Ольга плакала во весь голос. Бессвязная речь Браницкого била ее по нервам.

Осипший Браницкий что-то еще кричал о морали, но слов нельзя было разобрать. Не слыша его, а скорее доверяя тому, что может дальше произнести этот худой, с твердыми, злыми глазами человек, окружающие его пять или шесть тысяч человек заранее выражали полное одобрение всему, что, как им казалось, он говорил.

— Отдохнули и хватит, — повторил старый рабочий. — Надо, наконец, этот беспорядок кончать.

Он имел в виду пять шестых человечества, когда говорил о «беспорядке».

— Да, теперь пойдут дела, о каких и не думали, — в тон ему отвечал пожилой профессор.

Ольгу постепенно оттерли от Браницкого, и она решила не ждать его, а вернуться домой. Было, кажется, около двух часов ночи. Семья рабочего — отец, мать и трое детей комсомольского вида — несла плакат: «Дадим 200 % мужества, 300 % выдержки, 500 % спокойствия». Оркестр Большого театра непрерывно исполнял «Интернационал». Дирижер во фраке с непокрытой головой дирижировал музыкой, высоко и страстно поднимая синие замерзшие руки.

Когда Ольга, войдя к себе в комнату, открыла окно на улицу, послышались крики: «Сталин!»

Толпа кричала и звала: «Сталин! Сталин! Сталин!» — и это был клич силы и чести, он звучал, как «Вперед!» В минуту народного подъема толпа звала своего вождя, и в два часа ночи он пришел из Кремля в Большой театр, чтобы быть вместе с Москвой.

Ольга схватила сынишку на руки и побежала к театру. Ее, как в трамвае, пропустили вперед.

— Где? Где? — спрашивала она.

— Сейчас, сейчас, — отвечали ей со всех сторон. — Вот он, вот!

Она увидела Сталина, когда он подошел совсем близко. Его спокойная фигура, в наглухо застегнутой простой шинели, в фуражке с мягким козырьком была проста до слез.

В ней не было ничего лишнего и случайного. Лицо Сталина было строго. Он шел, торопясь и часто оборачиваясь к окружающим его членам Политбюро и правительства, что-то им говорил и показывал рукой на людские толпы.

Ольга, как ни хотела, не могла пробраться к театру и вернулась к себе, включила радио и прилегла на постель. Ее мучило, что она в Москве, а не на Посьете, и те три дня у Шершавина вставали в памяти, как самое яркое и полное счастье.

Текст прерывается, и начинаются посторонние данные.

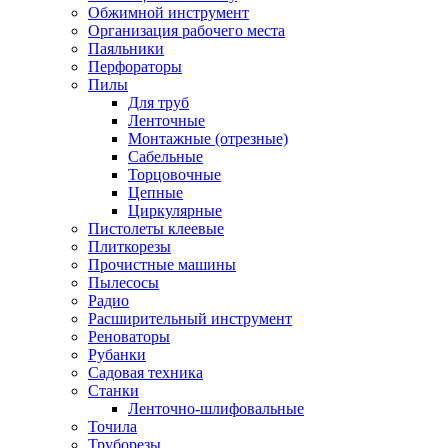
Обжимной инструмент
Организация рабочего места
Паяльники
Перфораторы
Пилы
Для труб
Ленточные
Монтажные (отрезные)
Сабельные
Торцовочные
Цепные
Циркулярные
Пистолеты клеевые
Плиткорезы
Прочистные машины
Пылесосы
Радио
Расширительный инструмент
Реноваторы
Рубанки
Садовая техника
Станки
Ленточно-шлифовальные
Точила
Труборезы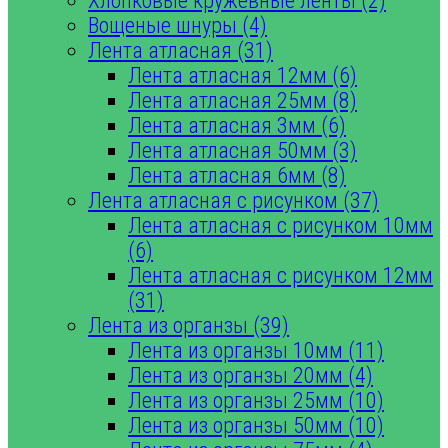
Хлопковые кружевные ленты (2)
Вощеные шнуры (4)
Лента атласная (31)
Лента атласная 12мм (6)
Лента атласная 25мм (8)
Лента атласная 3мм (6)
Лента атласная 50мм (3)
Лента атласная 6мм (8)
Лента атласная с рисунком (37)
Лента атласная с рисунком 10мм
(6)
Лента атласная с рисунком 12мм
(31)
Лента из органзы (39)
Лента из органзы 10мм (11)
Лента из органзы 20мм (4)
Лента из органзы 25мм (10)
Лента из органзы 50мм (10)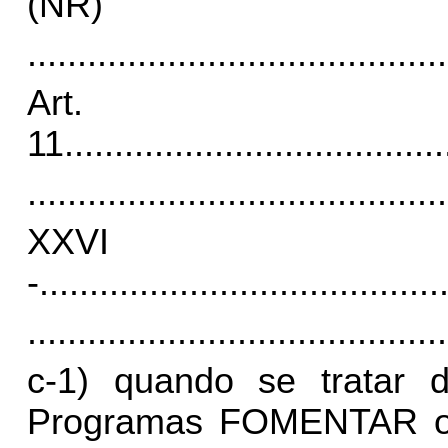
(NR)
..........................................
Art.
11
......................................
..........................................
XXVI
-
........................................
..........................................
c-1) quando se tratar de
Programas FOMENTAR ou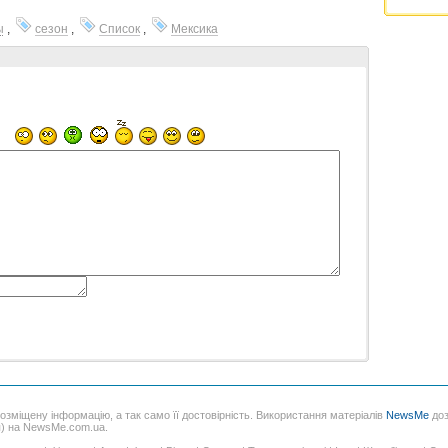
ы
,
сезон
,
Список
,
Мексика
розміщену інформацію, а так само її достовірність. Використання матеріалів
NewsMe
доз
я) на NewsMe.com.ua.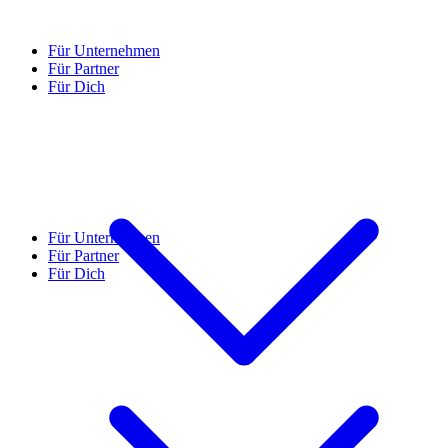
Für Unternehmen
Für Partner
Für Dich
Für Unternehmen
Für Partner
Für Dich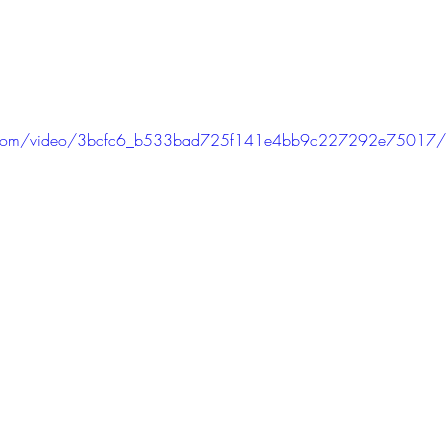
tic.com/video/3bcfc6_b533bad725f141e4bb9c227292e75017/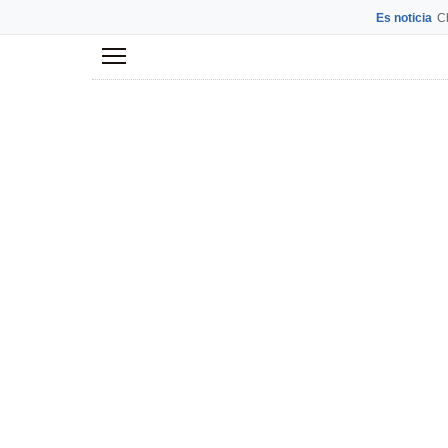
Es noticia
C
Menú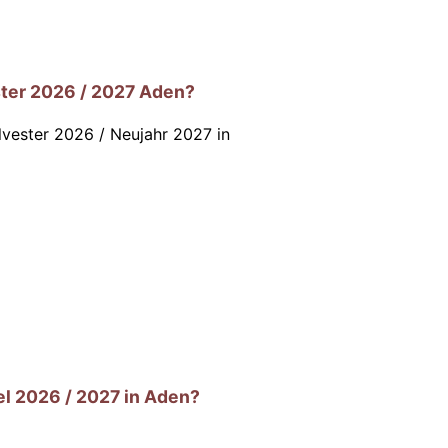
ter 2026 / 2027 Aden?
lvester 2026 / Neujahr 2027 in
l 2026 / 2027 in Aden?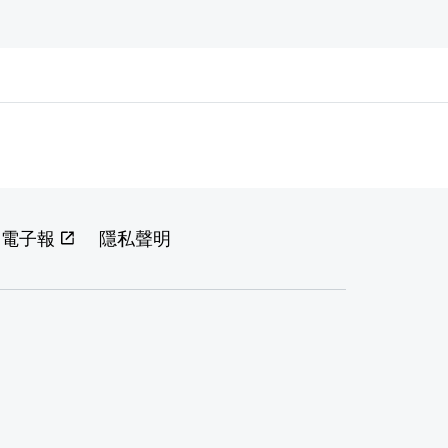
閱電子報
隱私聲明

«Я поступила глупо, мелко. Я не должна была уезжать», — повторяла она себе.

Пусть бы вошел он сейчас в комнату, как бы она обняла его, как бы прижала к себе!

И в это время заговорил Сталин. Слова его вошли в пограничный бой, мешаясь с огнем и грохотом снарядов, будя еще не проснувшиеся колхозы на севере и заставляя плакать от радости мужества дехкан в оазисах на Аму-Дарье.

Голос Сталина был в самом пекле боя. Радиорупор у разбитой снарядами хаты Василия Лузы, простреленный пулями, долго сражался. Сталин говорил с бойцами в подземных казематах и с летчиками в вышине. Раненые на перевязочных пунктах приходили в сознание под негромкий и душевный голос этот. Это был голос нашей родины, простой и ясный, и бесконечно честный, и безгранично добрый, отечески-неторопливый сталинский голос.